WHAT YOU NEED TO DO
From the entries below, copy exactly the lines from the one that contains "deserves? Call AB Rug Cleaners today at" through the one that contains "646-968-9222 for a free estimate, or book", both included, and only those.

Collected data
□ □ □

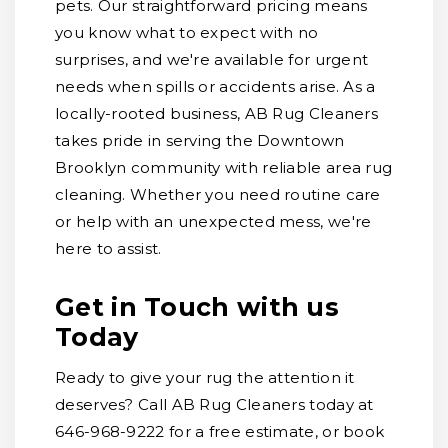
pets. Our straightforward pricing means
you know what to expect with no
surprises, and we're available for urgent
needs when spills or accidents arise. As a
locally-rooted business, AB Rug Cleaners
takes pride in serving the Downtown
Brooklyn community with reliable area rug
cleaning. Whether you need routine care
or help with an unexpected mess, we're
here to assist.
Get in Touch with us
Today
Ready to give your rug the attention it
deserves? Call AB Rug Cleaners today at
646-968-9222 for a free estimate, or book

□ □ □

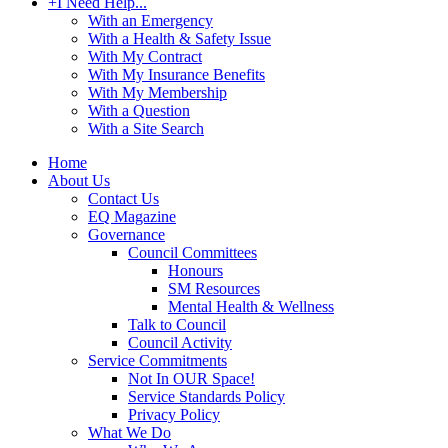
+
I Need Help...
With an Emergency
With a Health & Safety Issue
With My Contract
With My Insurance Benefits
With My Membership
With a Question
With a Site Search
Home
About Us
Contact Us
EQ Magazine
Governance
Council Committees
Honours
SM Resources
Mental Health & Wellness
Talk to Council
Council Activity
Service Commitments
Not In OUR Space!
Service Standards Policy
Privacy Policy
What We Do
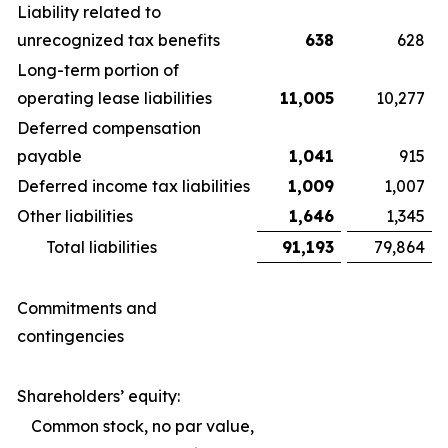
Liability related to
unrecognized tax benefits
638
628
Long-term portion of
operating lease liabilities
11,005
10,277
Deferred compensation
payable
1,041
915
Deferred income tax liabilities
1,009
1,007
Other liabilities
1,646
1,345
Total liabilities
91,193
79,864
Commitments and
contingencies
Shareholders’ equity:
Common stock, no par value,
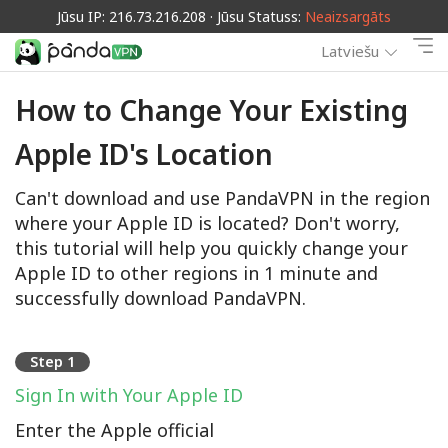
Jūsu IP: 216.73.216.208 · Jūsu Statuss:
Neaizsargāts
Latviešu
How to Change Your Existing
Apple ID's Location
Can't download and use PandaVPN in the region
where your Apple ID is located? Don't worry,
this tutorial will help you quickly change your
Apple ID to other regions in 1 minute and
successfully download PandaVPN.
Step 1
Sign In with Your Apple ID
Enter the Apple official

□ □ □

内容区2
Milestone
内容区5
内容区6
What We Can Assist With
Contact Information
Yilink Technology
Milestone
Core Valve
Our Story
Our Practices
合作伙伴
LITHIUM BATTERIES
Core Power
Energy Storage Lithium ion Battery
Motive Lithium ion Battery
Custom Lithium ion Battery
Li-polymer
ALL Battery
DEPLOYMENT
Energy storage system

□ □ □

TASK ANSWER
deserves? Call AB Rug Cleaners today at
646-968-9222 for a free estimate, or book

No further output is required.